Mountain lion steps forward
Predecessor P-22, in Los Angeles, California, in 2012. Photograph: Reuters

It’s been more than a year since the death of P-22, a beloved Los Angeles cougar known as the “Brad Pitt of mountain lions” whose passing inspired murals, songs and celebrations across the city.

P-22, who was euthanized in December 2022 due to health issues, was the only known big cat living in the city’s famed Griffith Park. So when residents spied an unidentified mountain lion in the park last week, people were abuzz with excitement at the possibility of another cat, probably a young male, making a home in the area.

Reports of the big cat emerged last week in the Hollywood Hills, as videos show it wandering through a parking lot. The National Parks Service is still working to confirm the animal’s presence, but the sighting has nonetheless filled residents with hope for wild things living cheek and jowl with humans.

Researchers are now trying to investigate the sighting and find out who the newcomer could be. Officials say that if the big cat officially becomes part of their ongoing decade-long study of local pumas, it would be dubbed P-122 – a poignant homage to his elusive predecessor, who was known for hunting at night and generally eschewing the spotlight of Hollywood.

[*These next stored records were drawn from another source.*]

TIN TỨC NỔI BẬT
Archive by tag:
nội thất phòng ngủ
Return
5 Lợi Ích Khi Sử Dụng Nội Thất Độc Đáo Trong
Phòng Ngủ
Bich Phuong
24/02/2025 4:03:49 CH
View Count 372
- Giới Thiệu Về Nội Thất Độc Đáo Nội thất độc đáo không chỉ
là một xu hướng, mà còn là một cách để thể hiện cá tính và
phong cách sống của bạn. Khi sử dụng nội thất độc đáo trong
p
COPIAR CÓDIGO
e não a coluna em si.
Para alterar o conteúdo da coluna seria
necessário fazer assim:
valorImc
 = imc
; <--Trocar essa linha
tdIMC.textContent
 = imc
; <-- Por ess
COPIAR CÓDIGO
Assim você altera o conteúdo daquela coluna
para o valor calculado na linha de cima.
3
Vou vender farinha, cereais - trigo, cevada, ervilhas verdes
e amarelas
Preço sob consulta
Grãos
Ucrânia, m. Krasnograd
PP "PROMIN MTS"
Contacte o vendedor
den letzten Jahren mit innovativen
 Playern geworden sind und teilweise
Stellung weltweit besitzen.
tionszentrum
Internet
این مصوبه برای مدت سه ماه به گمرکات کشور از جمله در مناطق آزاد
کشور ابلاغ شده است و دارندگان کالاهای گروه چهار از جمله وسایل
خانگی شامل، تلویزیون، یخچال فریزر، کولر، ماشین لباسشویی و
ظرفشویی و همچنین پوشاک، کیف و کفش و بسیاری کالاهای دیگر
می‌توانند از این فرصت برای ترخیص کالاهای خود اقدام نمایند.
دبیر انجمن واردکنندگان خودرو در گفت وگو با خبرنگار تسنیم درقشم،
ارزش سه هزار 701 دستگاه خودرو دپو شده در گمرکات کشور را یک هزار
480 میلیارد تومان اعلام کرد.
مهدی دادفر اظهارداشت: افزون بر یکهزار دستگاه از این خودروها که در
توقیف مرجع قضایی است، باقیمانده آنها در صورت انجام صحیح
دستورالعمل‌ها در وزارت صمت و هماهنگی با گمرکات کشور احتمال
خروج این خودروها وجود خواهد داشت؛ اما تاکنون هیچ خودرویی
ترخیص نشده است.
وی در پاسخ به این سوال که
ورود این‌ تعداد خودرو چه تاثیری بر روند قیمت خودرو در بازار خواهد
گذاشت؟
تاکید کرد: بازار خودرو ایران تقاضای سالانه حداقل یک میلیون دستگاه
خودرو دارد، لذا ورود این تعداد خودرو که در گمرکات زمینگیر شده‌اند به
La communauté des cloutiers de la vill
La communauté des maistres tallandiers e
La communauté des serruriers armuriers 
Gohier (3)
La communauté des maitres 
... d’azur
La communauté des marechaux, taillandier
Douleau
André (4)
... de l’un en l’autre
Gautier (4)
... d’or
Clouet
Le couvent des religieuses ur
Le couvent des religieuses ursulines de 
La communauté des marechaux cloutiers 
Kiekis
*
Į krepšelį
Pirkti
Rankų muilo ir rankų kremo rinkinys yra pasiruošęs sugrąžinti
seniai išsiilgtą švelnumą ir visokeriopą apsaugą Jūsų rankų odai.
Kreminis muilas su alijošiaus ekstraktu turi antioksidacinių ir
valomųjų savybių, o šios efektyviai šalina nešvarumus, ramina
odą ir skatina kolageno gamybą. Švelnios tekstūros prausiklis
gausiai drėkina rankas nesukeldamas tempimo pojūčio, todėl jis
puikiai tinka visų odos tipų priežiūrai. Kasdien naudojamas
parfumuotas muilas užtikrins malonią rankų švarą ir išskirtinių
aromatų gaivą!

Beth Pratt, a wildlife advocate with the National Wildlife Federation, says that it’s hard not to be filled with wonder and awe at the resiliency of wild things. “A second mountain lion may have entered Griffith Park, trying to make a home in the second largest city in the country, showing that nature still finds a way,” she says, adding that people have already been celebrating the possibility of a new lion in their midst. “P-22 is still very much missed by people, and I have been moved by the outpouring of emotion and excitement from people.”

P-22’s survival in a 4,000-acre park hemmed in by highways became a symbol of how animals and humans can coexist in a crowded metropolis. The new cat’s mere existence is a potent reminder of this, said JP Rose, urban wildlands policy director at the Center for Biological Diversity. “Like P-22, this young cat has to navigate dangerous roads, development and poisons on the landscape to survive.” He points out that California state lawmakers are voting on two bills this week that would improve avenues for wildlife to move across roads and restrict the use of rat poisons.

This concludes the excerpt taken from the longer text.